▶ [Exercise]: Going line by line through the entries, count those containing "Services" and state only the result.

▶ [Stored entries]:
((
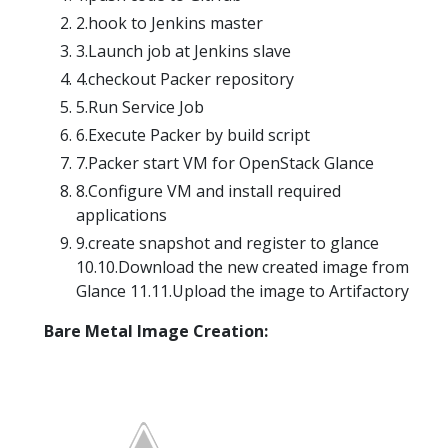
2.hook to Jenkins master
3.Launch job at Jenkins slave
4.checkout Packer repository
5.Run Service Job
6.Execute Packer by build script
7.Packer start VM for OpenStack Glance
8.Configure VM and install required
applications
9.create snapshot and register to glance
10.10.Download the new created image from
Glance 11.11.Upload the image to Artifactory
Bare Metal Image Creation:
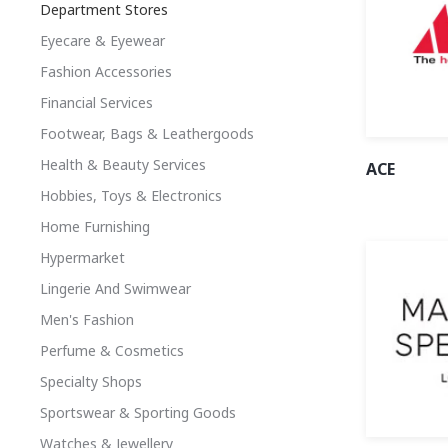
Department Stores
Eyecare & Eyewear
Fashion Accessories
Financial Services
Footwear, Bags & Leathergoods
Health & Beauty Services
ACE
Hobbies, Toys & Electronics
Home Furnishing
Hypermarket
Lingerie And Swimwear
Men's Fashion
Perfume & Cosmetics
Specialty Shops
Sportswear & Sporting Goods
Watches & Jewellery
))
▶ [Answer box]: 2